GenIcoNet: Generative Icosahedral Mesh Convolutional Network
Hardik Jain and Olaf Hellwich
In the past few decades, the computer vision domain has achieved outstanding success in learning 3D shapes for classification, segmentation and image-based reconstruction. However, deep networks are less explored for the generative task of obtaining new 3D shapes from the learned representation. This problem becomes more prominent for 3D shapes represented as surface meshes, mainly because the mesh structure lacks regularity, an essential property for training deep generative networks. In this work, we remedy this problem by proposing a generative icosahedral mesh convolutional network (GenIcoNet) that learns data distribution of surface meshes.
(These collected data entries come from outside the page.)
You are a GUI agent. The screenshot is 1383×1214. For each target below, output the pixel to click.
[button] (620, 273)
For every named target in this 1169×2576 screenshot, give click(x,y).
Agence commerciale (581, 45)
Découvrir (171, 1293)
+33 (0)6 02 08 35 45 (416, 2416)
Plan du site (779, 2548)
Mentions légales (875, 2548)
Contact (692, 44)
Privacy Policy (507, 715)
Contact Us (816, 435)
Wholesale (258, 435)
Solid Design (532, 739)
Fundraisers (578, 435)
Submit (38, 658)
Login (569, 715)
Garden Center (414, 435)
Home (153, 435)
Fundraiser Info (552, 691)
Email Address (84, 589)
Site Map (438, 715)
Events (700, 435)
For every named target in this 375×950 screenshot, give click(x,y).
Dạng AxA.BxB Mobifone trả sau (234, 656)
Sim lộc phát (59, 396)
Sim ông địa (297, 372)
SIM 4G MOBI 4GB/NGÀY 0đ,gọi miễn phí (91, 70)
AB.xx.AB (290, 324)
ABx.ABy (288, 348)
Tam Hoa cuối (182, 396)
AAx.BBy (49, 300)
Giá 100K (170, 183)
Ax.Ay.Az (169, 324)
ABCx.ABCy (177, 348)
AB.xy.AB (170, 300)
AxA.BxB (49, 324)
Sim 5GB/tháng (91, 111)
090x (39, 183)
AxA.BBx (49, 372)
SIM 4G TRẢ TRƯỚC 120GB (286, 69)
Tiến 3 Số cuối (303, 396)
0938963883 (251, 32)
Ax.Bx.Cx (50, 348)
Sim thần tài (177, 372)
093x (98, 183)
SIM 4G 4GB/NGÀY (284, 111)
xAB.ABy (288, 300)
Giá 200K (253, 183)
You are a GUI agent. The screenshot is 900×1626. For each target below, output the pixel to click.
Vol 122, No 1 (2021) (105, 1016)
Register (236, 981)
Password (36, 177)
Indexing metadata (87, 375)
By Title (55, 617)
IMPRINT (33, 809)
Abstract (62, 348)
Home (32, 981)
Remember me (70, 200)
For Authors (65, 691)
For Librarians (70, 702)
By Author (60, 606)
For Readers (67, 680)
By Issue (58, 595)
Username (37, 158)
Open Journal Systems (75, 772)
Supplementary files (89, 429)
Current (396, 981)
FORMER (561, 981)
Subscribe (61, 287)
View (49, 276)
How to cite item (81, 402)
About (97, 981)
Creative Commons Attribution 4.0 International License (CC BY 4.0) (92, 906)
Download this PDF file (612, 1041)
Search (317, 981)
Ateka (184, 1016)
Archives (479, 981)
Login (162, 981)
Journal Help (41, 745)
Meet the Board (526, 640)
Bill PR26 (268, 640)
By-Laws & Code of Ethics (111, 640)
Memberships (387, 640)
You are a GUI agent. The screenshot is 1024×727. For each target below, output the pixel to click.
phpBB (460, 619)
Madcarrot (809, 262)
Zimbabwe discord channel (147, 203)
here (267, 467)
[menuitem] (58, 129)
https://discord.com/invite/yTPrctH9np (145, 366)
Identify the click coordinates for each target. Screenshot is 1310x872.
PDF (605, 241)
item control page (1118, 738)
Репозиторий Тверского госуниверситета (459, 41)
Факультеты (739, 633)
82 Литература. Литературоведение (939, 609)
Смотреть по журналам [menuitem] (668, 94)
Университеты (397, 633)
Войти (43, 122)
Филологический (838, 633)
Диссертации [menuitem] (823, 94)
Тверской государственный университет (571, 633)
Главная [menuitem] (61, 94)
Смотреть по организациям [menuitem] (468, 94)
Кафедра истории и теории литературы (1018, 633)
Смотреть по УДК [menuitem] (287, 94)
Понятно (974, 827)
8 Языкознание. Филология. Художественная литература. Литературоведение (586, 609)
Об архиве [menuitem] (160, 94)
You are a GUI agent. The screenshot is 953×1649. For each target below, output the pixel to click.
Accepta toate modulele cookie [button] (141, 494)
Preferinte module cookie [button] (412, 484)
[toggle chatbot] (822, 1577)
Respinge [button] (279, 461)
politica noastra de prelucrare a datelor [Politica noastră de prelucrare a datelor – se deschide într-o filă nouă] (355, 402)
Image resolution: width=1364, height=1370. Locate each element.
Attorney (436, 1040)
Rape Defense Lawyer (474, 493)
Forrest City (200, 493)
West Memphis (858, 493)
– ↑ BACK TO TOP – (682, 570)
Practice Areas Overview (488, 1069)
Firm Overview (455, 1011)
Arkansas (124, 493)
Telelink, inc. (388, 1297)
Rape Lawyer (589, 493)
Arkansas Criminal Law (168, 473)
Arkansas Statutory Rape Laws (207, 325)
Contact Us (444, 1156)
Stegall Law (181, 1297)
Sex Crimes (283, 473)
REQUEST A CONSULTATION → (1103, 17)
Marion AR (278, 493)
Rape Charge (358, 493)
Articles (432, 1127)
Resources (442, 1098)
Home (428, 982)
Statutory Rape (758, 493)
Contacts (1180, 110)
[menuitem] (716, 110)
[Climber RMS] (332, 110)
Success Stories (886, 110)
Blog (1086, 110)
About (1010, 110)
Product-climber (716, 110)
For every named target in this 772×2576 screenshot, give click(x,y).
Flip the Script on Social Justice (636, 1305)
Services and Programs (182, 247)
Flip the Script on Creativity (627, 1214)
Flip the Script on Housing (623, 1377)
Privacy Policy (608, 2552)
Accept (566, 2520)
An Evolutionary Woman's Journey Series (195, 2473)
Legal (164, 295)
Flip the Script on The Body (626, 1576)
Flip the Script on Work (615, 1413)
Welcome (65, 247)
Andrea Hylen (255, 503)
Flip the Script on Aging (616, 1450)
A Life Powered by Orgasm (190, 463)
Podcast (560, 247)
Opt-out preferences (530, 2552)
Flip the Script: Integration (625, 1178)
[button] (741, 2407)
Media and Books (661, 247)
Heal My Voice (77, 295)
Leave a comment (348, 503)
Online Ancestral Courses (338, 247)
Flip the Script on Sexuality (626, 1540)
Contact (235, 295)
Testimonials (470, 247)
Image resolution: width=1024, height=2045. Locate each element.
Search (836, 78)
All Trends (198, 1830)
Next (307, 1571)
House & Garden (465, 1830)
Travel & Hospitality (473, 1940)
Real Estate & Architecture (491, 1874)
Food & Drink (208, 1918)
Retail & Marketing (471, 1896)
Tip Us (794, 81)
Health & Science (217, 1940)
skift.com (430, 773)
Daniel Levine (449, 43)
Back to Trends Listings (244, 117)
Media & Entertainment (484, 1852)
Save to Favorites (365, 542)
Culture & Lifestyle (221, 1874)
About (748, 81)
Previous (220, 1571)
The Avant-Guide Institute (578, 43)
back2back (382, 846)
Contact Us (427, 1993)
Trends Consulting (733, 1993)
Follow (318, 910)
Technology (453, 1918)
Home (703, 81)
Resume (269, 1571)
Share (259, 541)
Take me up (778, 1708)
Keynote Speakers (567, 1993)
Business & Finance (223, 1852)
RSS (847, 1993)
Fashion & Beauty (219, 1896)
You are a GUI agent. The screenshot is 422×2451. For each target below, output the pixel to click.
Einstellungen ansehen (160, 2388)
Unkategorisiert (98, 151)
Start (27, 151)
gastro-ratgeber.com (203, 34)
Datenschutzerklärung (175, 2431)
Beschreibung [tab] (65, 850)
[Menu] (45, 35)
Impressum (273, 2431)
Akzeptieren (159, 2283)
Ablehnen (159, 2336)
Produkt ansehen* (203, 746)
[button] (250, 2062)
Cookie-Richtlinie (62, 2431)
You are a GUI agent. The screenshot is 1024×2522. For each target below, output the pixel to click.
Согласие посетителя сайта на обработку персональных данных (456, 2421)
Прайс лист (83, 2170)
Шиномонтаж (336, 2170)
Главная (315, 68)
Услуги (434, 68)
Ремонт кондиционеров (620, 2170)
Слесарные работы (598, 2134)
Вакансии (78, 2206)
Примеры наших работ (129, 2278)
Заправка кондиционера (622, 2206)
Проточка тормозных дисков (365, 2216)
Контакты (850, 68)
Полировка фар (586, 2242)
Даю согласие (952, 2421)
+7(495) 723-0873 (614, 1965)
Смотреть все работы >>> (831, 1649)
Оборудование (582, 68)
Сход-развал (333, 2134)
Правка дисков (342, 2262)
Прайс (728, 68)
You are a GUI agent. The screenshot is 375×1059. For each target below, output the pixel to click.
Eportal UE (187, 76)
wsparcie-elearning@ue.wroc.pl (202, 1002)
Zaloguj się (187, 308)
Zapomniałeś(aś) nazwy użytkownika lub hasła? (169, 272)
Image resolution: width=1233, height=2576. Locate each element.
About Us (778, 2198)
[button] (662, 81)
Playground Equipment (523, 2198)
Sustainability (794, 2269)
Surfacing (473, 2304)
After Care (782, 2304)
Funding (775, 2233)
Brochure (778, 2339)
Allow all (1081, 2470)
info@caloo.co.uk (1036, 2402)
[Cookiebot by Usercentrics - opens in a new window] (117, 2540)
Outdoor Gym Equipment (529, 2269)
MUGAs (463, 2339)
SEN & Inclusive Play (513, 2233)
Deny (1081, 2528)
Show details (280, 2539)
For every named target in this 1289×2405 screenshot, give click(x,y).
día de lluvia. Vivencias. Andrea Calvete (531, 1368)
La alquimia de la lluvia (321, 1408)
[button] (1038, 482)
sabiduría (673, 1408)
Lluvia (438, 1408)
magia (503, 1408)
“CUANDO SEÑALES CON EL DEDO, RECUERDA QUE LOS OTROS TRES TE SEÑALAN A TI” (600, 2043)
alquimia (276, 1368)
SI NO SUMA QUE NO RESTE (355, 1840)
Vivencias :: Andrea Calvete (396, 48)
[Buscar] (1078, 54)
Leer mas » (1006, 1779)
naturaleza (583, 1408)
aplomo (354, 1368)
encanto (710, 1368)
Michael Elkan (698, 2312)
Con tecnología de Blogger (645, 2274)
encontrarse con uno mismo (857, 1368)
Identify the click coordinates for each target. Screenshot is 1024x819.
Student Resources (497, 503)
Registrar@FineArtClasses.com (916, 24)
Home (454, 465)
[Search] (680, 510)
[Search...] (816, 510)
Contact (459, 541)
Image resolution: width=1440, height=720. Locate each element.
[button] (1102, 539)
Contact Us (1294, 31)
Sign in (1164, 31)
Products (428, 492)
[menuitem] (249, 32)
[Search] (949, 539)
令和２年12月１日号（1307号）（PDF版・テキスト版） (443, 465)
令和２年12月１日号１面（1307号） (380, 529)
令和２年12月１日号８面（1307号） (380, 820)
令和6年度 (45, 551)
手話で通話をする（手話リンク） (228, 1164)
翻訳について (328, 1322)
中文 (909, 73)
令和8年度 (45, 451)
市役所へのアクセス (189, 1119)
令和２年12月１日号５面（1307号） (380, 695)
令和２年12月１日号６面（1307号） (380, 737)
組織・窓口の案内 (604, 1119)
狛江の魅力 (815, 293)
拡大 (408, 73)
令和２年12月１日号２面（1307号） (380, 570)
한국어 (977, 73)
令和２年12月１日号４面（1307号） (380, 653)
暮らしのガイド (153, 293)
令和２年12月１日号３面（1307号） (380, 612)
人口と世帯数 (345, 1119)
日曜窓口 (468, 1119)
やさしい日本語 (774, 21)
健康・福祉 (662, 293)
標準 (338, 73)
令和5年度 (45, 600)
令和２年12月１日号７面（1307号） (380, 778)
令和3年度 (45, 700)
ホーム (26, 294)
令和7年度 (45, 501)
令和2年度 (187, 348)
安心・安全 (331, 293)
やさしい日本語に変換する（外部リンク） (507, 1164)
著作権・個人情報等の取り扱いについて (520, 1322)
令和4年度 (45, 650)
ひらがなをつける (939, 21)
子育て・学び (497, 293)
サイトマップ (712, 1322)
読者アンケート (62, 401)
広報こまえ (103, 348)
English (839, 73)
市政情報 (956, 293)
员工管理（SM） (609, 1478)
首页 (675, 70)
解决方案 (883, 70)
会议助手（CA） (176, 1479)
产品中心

Our end-to-end trainable network learns semantic representations using 2D convolutional filters on the regularized icosahedral meshes. During inference, GenIcoNet can be used to generate new geometrically valid shapes directly as surface meshes. Our experiments for interpolation of latent space demonstrate that GenIcoNet is able to outperform networks trained on intermediate surface mesh representations. The variational autoencoder architecture of GenIcoNet learns meaningful representation which is numerically stable w.r.t. small perturbations, allows performing exploration and combination of surface meshes to generate new meaningful shapes, while maintaining the essential property of mesh manifoldness.